1. Overview
In this tutorial, we’ll learn about the xmllint command-line tool. Particularly, we’ll learn the wide range of functionalities offered by xmllint in the context of handling XML files through sample use cases.
2. xmllint
XML is a markup language that’s being used widely to structure and transfer data across the wire. While there are tonnes of libraries and frameworks that allow us to parse and handle XML documents, xmllint is one of the most versatile XML command-line tools in Linux.
2.1. Installation
To install xmllint in Debian based Linux, we could install the libxml2-utils package with apt-get:
$ sudo apt-get update -qq
$ sudo apt-get install -y libxml2-utils
On the other hand, in RHEL based Linux (such as CentOS), we’ll need to install the xmlstarlet package using yum:
$ sudo yum update -qq
$ sudo yum install -y xmlstarlet
2.2. General Syntax
Generally, we run the xmllint command with a list of optional flags and one or more XML file paths at the end:
xmllint [options] xml_file_1 xml_file_2 ...
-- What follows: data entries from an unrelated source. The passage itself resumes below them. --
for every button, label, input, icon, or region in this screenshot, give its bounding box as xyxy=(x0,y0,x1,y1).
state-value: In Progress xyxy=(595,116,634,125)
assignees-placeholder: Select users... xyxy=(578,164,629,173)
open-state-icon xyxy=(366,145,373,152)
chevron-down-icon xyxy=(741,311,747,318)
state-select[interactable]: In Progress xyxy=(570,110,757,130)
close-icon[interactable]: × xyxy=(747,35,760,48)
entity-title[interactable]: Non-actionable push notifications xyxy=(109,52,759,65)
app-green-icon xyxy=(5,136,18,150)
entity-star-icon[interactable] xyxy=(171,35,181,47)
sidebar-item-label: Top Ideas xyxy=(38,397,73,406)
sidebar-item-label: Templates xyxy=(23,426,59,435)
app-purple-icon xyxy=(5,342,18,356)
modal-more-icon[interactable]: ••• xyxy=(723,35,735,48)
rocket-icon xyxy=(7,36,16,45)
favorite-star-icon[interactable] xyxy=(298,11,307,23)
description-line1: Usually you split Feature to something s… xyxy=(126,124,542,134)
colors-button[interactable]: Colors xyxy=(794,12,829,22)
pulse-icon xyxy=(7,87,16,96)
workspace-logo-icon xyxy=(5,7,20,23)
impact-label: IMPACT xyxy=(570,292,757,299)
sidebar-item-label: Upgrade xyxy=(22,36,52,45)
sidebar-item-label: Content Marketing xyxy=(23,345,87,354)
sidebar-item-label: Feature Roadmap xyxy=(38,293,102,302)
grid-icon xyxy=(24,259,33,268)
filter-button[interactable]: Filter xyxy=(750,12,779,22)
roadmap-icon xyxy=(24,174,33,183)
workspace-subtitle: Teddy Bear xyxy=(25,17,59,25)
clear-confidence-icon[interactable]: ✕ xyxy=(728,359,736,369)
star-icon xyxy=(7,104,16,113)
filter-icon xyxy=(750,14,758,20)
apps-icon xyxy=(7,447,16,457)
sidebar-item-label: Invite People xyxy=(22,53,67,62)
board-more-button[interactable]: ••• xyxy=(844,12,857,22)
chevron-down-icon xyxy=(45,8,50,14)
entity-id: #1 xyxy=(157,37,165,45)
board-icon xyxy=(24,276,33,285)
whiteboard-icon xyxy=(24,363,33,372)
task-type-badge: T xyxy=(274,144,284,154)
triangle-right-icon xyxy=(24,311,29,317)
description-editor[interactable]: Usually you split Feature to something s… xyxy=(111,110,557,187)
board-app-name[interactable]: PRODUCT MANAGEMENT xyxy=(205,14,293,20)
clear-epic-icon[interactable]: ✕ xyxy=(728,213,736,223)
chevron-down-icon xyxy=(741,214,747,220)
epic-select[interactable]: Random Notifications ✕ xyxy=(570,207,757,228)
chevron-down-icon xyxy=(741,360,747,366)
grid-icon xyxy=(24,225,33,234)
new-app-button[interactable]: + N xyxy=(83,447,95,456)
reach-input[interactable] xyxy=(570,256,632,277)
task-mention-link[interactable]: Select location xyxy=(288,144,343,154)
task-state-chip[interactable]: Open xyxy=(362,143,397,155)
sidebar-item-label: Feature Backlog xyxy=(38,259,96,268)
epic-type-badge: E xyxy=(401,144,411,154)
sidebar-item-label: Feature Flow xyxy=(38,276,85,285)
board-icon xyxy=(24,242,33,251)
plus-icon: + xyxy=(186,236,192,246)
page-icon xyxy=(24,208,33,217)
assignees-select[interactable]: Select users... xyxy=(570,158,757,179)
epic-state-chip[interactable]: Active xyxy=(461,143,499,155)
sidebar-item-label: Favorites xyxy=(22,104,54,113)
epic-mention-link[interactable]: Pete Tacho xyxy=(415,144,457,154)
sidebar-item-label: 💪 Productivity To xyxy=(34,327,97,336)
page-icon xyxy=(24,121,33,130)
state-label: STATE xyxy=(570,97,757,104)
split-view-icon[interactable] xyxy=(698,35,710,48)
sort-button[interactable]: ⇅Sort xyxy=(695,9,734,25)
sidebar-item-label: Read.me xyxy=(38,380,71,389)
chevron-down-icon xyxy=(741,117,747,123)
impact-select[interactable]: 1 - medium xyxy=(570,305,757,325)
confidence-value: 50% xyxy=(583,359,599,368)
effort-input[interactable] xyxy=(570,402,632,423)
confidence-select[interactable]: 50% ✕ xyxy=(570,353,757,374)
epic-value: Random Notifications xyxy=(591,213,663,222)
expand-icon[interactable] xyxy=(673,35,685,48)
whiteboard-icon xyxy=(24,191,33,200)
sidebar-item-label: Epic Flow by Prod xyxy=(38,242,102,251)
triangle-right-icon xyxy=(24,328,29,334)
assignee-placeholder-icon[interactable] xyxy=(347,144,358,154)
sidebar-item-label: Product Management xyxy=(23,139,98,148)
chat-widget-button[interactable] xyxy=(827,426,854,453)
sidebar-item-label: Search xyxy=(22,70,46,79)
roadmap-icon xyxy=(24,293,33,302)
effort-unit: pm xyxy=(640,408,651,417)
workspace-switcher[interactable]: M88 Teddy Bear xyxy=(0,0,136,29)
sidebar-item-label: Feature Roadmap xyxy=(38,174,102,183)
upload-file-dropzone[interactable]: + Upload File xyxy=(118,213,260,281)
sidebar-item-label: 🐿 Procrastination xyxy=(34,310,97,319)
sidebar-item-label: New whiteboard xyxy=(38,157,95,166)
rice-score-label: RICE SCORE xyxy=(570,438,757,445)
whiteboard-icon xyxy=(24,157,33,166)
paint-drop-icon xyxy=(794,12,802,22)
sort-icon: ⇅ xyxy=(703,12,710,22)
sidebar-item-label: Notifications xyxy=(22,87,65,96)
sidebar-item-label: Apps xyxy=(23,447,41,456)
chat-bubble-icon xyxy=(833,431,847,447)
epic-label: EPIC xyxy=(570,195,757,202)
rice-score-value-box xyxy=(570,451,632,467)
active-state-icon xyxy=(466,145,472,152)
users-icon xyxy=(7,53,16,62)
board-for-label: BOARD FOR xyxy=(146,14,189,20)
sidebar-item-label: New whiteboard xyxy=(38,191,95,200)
Let’s look at some use cases for xmllint.
3. Parsing and Formatting XML
3.1. Parsing and Quick Validation
When we run xmllint on an XML file without any options, xmllint will simply parse the file and display the content to the standard output. If the parsing is successful and the content is displayed on the standard output without any error, we can ensure that the XML file is well-formed. Therefore, we could use xmllint as a quick way to verify if an XML document is corrupted or not.
For example, when we run xmllint on an existing laptop.xml XML file, we’ll see the parsed content:
$ xmllint laptop.xml
<?xml version="1.0"?>
<specification>
<type>laptop</type>
<model>macbook</model>
<screenSizeInch>15</screenSizeInch>
</specification>
We can additionally add the –noout option to suppress the xmllint from printing the content of XML file to standard output:
$ xmllint --noout laptop.xml
$ echo $?
0
On the other hand, xmllint will return an error if an XML file is malformed. To demonstrate the scenario, let’s copy the laptop.xml into a separate file laptop-malformed.xml. Then, we remove the ending tag of
$ cat laptop-malformed.xml
<specification>
<type>laptop</type>
<model>macbook</model>
<screenSizeInch>15
</specification>
Now, when we run the xmllint command on laptop-malformed.xml, it will result in an error:
$ xmllint --noout laptop-malformed.xml
laptop-malformed.xml:5: parser error : Opening and ending tag mismatch: screenSizeInch line 4 and specification
</specification>
^
laptop-malformed.xml:6: parser error : EndTag: '</' not found
^
$ echo $?
1
As expected, xmllint complains about the missing end tag that we’ve removed in the XML file.
3.2. Prettifying XML
To format and prettify an XML document, we can run xmllint with the –format argument. For instance, let’s say our laptop-unformatted.xml is unformatted and not indented:
$ cat laptop-unformatted.xml
<?xml version="1.0" encoding="UTF-8"?><!DOCTYPE specification SYSTEM "laptop.dtd"><specification>
<type>laptop</type><model>macbook</model><screenSizeInch>15</screenSizeInch></specification>
We could reformat the document so that it’s much more readable using xmllint:
$ xmllint --format laptop-unformatted.xml
<?xml version="1.0" encoding="UTF-8"?>
<!DOCTYPE specification SYSTEM "laptop.dtd">
<specification>
<type>laptop</type>
<model>macbook</model>
<screenSizeInch>15</screenSizeInch>
</specification>
Additionally, we can change the indentation characters by setting the environment variable XMLLINT_INDENT. For instance, instead of two spaces, we can reformat our XML document with an eight-space indent.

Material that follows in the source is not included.